Full-length, La Tempesta Dischi (2011)
Genere: Alternative/Rock

Spesso si va alla ricerca di dischi che abbiano un’anima, che facciano emozionare, che ricreino il nostro malessere, quello che non raccontiamo per mille ragioni, fino ad arrivare al nostro lato oscuro, spiccato più o meno a seconda delle persone. Ebbene, tutto questo non sempre è legato al metal che trattiamo di solito su questo sito, e in special modo al metal estremo. Questo disco dei Sick Tamburo ne è la pura dimostrazione.

Cosa c’è di davvero differente ad esempio tra un disco dei Lifelover e questo dei Sick Tamburo? Per me quasi nessuna, si cibano entrambe le bands dello stesso alone morboso, cupo, dello stesso gusto cinico e deviato che ognuno di noi ama mettere in atto in continuazione. Ed è proprio da questo che nasce il titolo di questo album, “A.I.U.T.O”, che può essere letto per esteso come “Altamente Irritanti Umani Tecniche Ossessive”. In pratica il disco parla in generale di disagio psichico, di errori e abitudini dolorose e pericolose che l’essere umano compie anche verso se stesso ma che, nonostante vengano riconosciute come negative e distruttive, vengono ripetute quasi con sadico gusto. In pratica ci nutriamo di questo masochismo e a un certo punto arriva un urlo, esternazione del limite raggiunto, il più basso e chiediamo “A.I.U.T.O”.

I Sick Tamburo per chi non lo sapesse sono in pratica i 2/3 dei Prozac+, ovvero il chitarrista Gianmaria Accusani (qui chiamato Mr. Man) ed Elisabetta Imelio (Boom Girl), qui passata alla voce come ruolo primario al posto del consueto ruolo di bassista che ricopriva nella precedente band. Dopo un esordio discreto ma non trascendentale intitolato semplicemente “Sick Tamburo”, uscito nel 2009, tornano nel 2011 con questo nuovo capitolo, “A.I.U.T.O”.
Sin dal vecchio album potevamo notare che l’impalcatura musicale dei Nostri era ancora abbastanza attaccata allo stile Prozac+, ma le chitarre si facevano più dure, i riff meno melodici e più quadrati, le ritmiche molto rigide e martellanti, e la parte dell’elettronica si ritagliava un piccolo ma importante spazio. Quindi riassumendo molta meno melodia rispetto ai Prozac+, a favore di uno stile meccanico, condito dalla voce di Elisabetta, quasi monocorde, molto meno varia rispetto a quella di Eva Poles (che in questi giorni esce con il suo debutto solista “Duramadre”). Ecco, la mancanza di Eva, soprattutto nel primo album secondo me era un po’ evidente e penalizzante se si facevano paragoni coi Prozac+, ma questo nuovo capitolo sopperisce in gran parte a questa perdita.

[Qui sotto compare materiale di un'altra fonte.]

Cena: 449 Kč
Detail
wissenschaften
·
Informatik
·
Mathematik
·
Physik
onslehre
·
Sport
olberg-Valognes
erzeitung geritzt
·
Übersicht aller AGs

Ormai i Sick Tamburo hanno intrapreso una loro linea, adesso coerente e decisa, che magari appariva ancora acerba nel debutto, e certe scelte ormai non sembrano più esperimenti ma sono diventati il trademark della band. Ma “A.I.U.T.O” è molto di più. E’ semplicemente ciò che noi teniamo chiuso in un cassetto oscuro, contenente i nostri demoni personali, le nostre paranoie, le nostre abitudini malate, le nostre dipendenze, la nostra disperazione. Perché al di là delle ritmiche incalzanti, delle chitarre ribassate e compresse e di una melodia che ritorna in questo disco ad essere più protagonista, dietro questo disco si respira tanto malessere, inquietudine, depressione e ansia. 

Credo che, come nel caso dei Prozac+, dentro ai Sick Tamburo ci sia molto del mondo interiore di Accusani, da sempre songwriter e autore anche dei testi sin dal primo disco dei Prozac+. In effetti Eva cantava semplicemente dei testi non scritti da lei, ma da Gianmaria, al contrario di quello che pensano tanti…E magari sono quei tanti che hanno sempre snobbato i Prozac+ perché si limitavano a conoscerne solo due o tre brani famosi, etichettandoli poi come gruppo pop punk per ragazzini…Ed anche lì c’era un grande errore di fondo. Perché il seme del malessere che oggi percepiamo in Sick Tamburo scorreva già nelle vene musicali di quella band, così come nei testi, sempre tristi, banalmente parlando. Quanti hanno “cagato” l’ultimo capitolo dei Prozac+ (ad oggi, dato che non si è capito se il gruppo sia definitivamente sciolto o meno) a nome “Gioia Nera”(2004)? Disco a mio avviso bellissimo, commovente, intriso già di umori dark (se non dark-wave), di elettronica a piccole dosi, e appariva molto maturo.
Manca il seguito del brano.